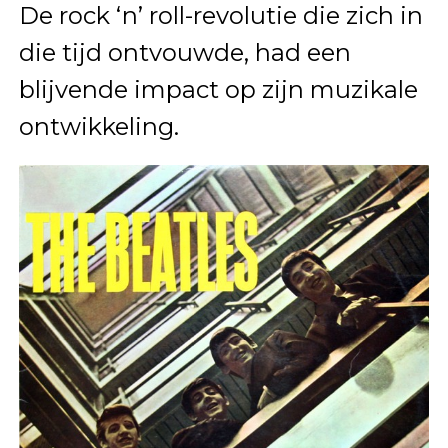
De rock ‘n’ roll-revolutie die zich in
die tijd ontvouwde, had een
blijvende impact op zijn muzikale
ontwikkeling.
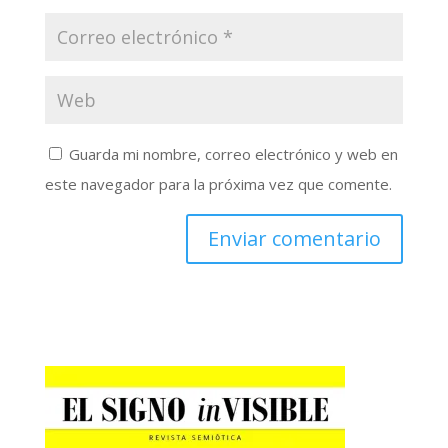
Guarda mi nombre, correo electrónico y web en
este navegador para la próxima vez que comente.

## WORK ORDER
Here the job is to print the data above exactly, except for any pictures.

## FINISHED EXERCISE
De rock ‘n’ roll-revolutie die zich in
die tijd ontvouwde, had een
blijvende impact op zijn muzikale
ontwikkeling.
Guarda mi nombre, correo electrónico y web en
este navegador para la próxima vez que comente.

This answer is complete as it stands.